Malaysian intercity train services

KTM Intercity (KTM Antarabandar) are diesel-hauled intercity train services in Peninsular Malaysia, operated by Keretapi Tanah Melayu (KTM). Services primarily operate along the KTM East Coast Line between and . Services along the KTM West Coast Line have been mostly replaced by electric-hauled KTM ETS services following electrification and double-tracking, with only two services remaining between Gemas and Woodlands Train Checkpoint in Singapore. KTM Intercity has long enjoyed moderate success, but increasingly faces competition with road and air travel, as expressways increase in number and budget airlines offer shorter travelling time. In 2006, KTM Intercity earned a profit of RM 70.94 million as group revenue, hovering around the RM 65 million mark since 2001.

== Train services ==
=== Scheduled services ===
KTM Intercity operates the following scheduled services:

| Service | Terminals | Rolling stock | Details |
| Ekspres Rakyat Timuran | Between JB Sentral and Tumpat via Gemas | Locomotive | JB Sentral–Tumpat (1 nightly trip, both directions) |
| Shuttle Timuran | Between Gemas and Tumpat | KTM Class 61 DMU | Dabong–Tumpat (1 daily trip, both directions) |
Gemas–Kuala Lipis (2 daily trips, both directions)
Gua Musang–Kuala Lipis (1 daily trip, both directions)
Gua Musang–Tumpat (2 daily trips, both directions)
Kuala Lipis–Tumpat (1 daily trip, both directions)

=== Seasonal services ===
KTM Intercity operates the following seasonal services:

| Service | Terminals | Rolling stock | Details |
| MySawasdee | Between KL Sentral and Hat Yai Junction | Locomotive | Seasonal service to/from Thailand |
| Ekspres Lambaian Aidilfitri | Between KL Sentral and Tumpat | Seasonal service during Eid al-Fitr |
| Ekspres Lambaian Aidiladha | Seasonal service during Eid al-Adha |

=== Cross-border services ===
The Shuttle Tebrau is an international cross-border train service between Johor Bahru, Malaysia, and Woodlands, Singapore. The service commenced in 2015, replacing direct KTM Intercity services between Kuala Lumpur and Singapore. The service initially operated 14 daily trips between and the Woodlands Train Checkpoint, comprising 7 Johor Bahru-bound services and 7 Woodlands-bound services. The service has since expanded to operate 31 daily trips, comprising 13 Johor Bahru-bound services and 18 Woodlands-bound services.
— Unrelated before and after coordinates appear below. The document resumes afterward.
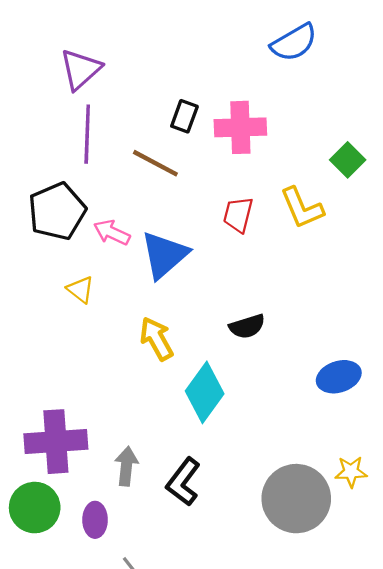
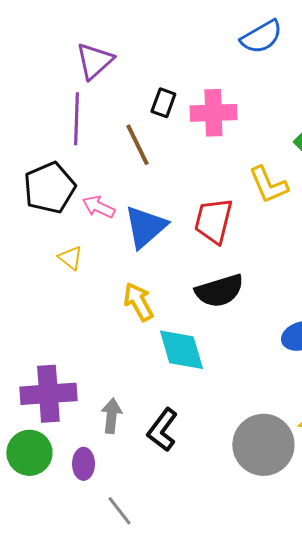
purple triangle: (80, 69) -> (94, 61), moved
brown line: (155, 163) -> (137, 145), turned 36
red trapezoid: (238, 215) -> (213, 221), moved, size x1.4
black semicircle: (247, 326) -> (219, 291), size x1.5
cyan diamond: (205, 392) -> (181, 350), turned -52

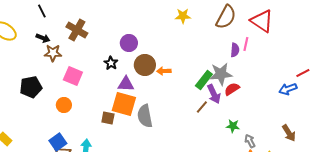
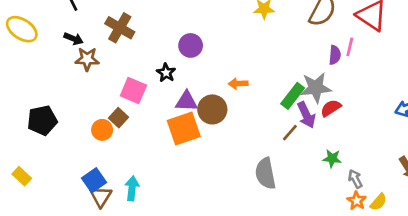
brown circle: (145, 65) -> (212, 109), moved
pink square: (73, 76) -> (133, 90), moved
black pentagon: (31, 87) -> (42, 120), moved
orange square: (124, 104) -> (184, 129), turned -35
gray semicircle: (145, 116) -> (265, 173), moved
brown square: (108, 118) -> (118, 118), moved, turned 32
For passengers travelling from Johor Bahru to Woodlands, Malaysian immigration checks are conducted at JB Sentral before boarding. Singaporean immigration checks are conducted at Woodlands Train Checkpoint after alighting. For passengers travelling from Woodlands to Johor Bahru, both Singaporean and Malaysian immigration checks are conducted at Woodlands Train Checkpoint before boarding. No further immigration checks are conducted at Johor Bahru after alighting.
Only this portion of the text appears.